You’re not alone, and it doesn’t have to go that way!

What if, instead of diving in to all the work that piled up (or the chores, or whatever it is for you), you recognized that you were going to walk into a potential huge mess and made the appropriate plans? Have you ever considered giving yourself what Jack Canfield calls a buffer day?

Many of us think that they way to get back on top of things is to just dive in, and plow through as much as we can, as fast as we can. Sometimes that works, but more often it leaves you worn out, frustrated, and anxious – waiting for the other shoe to drop or for whatever you are not getting to to blow up.

What if you gave yourself time to bring everything back into existence? Time to review everything that is there and re-assess the relative importance of all that you have to do? Most likely what was really important 10 days ago might not be at the top of the pile, and something that wasn’t even on your radar 10 days ago has the potential to become a real problem if it isn’t dealt with quickly.

Here’s an example for you. Two years ago, I took a 10 day vacation to Ireland with my brother and sister. It was a fabulous trip, and I was really on vacation. I didn’t check my email while I was gone, and I had not set my phone up to work over there either. I knew the power of truly taking time off. (My brother and sister, on the other hand, were checking their email at every hotel we checked into. Not that there was anything they were going to be able to do, but they felt they had to check.)

Before I left for Ireland, I had set up my first two days back as buffer days. I was going to use these two days to unpack, restock the fridge, get settled in, and review everything that came in while I was gone. When I turned on my email, there were 893 new messages waiting for me. (You are already cringing, aren’t you?) But, I wasn’t fazed at all. I had set aside the time to sort through all of it. And, I was completely caught up with all that email before lunch!

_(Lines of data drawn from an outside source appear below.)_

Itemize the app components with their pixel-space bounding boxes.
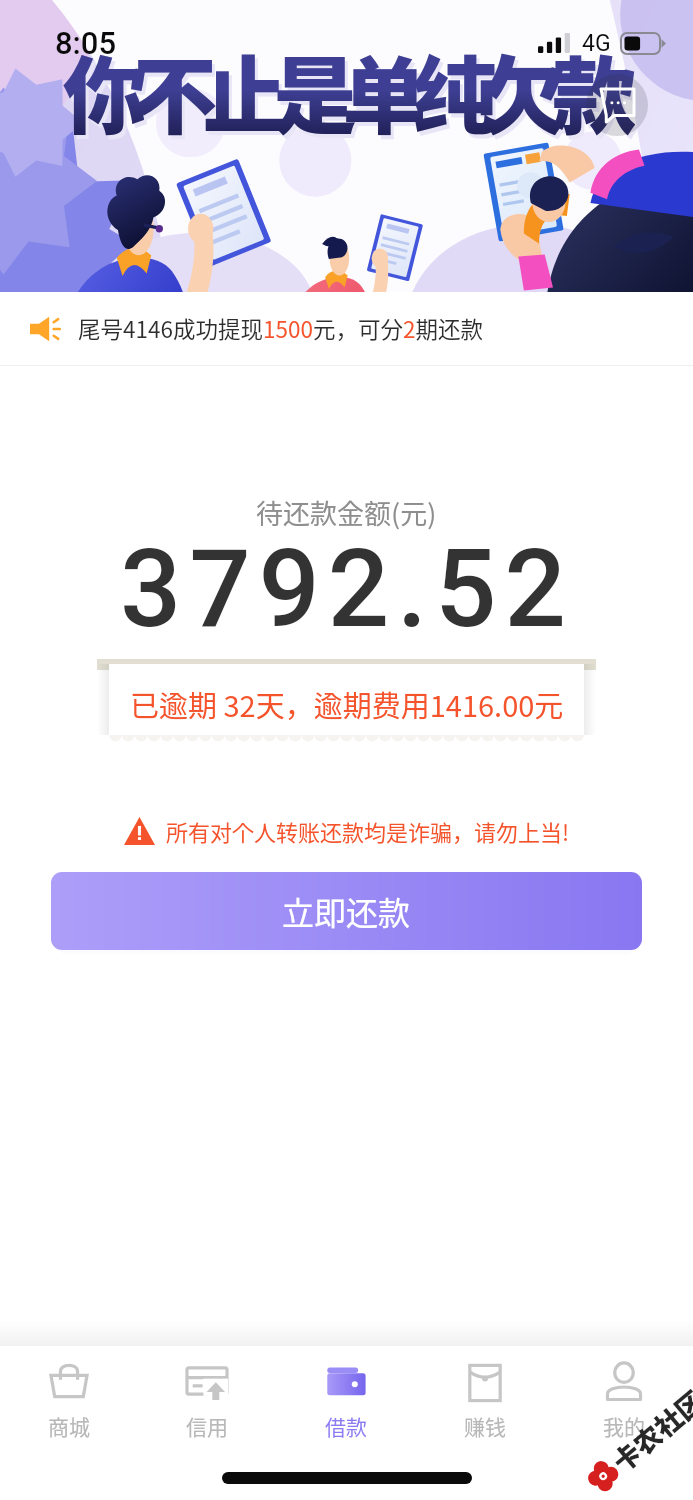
staticText: 借款	[325, 1411, 367, 1441]
staticText: 赚钱	[464, 1411, 506, 1441]
button[interactable]: 商城	[0, 1346, 138, 1450]
staticText: 尾号4146成功提现1500元，可分2期还款	[78, 312, 483, 345]
button[interactable]: 赚钱	[415, 1346, 554, 1450]
button[interactable]: 立即还款	[51, 872, 642, 950]
staticText: 待还款金额(元)	[256, 493, 437, 532]
staticText: 立即还款	[282, 888, 411, 934]
staticText: 商城	[48, 1411, 90, 1441]
staticText: 8:05	[55, 25, 117, 61]
button[interactable]: Customer service chat	[586, 74, 648, 136]
staticText: 你不止是单纯欠款	[66, 34, 626, 156]
button[interactable]: 尾号4146成功提现1500元，可分2期还款	[30, 292, 693, 365]
button[interactable]: 我的	[554, 1346, 693, 1450]
button[interactable]: 借款	[276, 1346, 415, 1450]
staticText: 信用	[186, 1411, 228, 1441]
staticText: 我的	[603, 1411, 645, 1441]
staticText: 3792.52	[120, 526, 574, 653]
staticText: 所有对个人转账还款均是诈骗，请勿上当!	[166, 815, 570, 847]
staticText: 4G	[582, 30, 611, 57]
staticText: 你不止是单纯欠款	[63, 30, 623, 152]
staticText: 卡农社区	[603, 1381, 693, 1480]
button[interactable]: 信用	[138, 1346, 276, 1450]
staticText: 已逾期 32天，逾期费用1416.00元	[130, 683, 564, 725]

When I really ‘went back to work’ the next day – I was very clear what needed to be done, and what my priorities were, and I was also up to speed on everything that had happened during my absence. No stress, no exhaustion, and no anxiety about any hidden crisis.

Give yourself the gift of time – set aside time to just review everything you are working on, get yourself up to speed on current status and priorities, then dive in!

I guarantee you will be focused in the right direction, and you will be proactive rather than reactive with your colleagues, clients, and projects.

Because, really, without a life, what’s the point?


How do you handle a blizzard?

February 17, 2010

You have done the thinking, and the planning. You have even looked ahead to anticipate as many of the breakdowns as you can see.

Then you are hit with a blizzard. And it doesn’t matter if the blizzard is a literal blizzard of snow, or you get very sick, or someone you work with or rely on isn’t available for an extended period of time, the servers crash, or your company downsizes and everyone is left with 3 times the work.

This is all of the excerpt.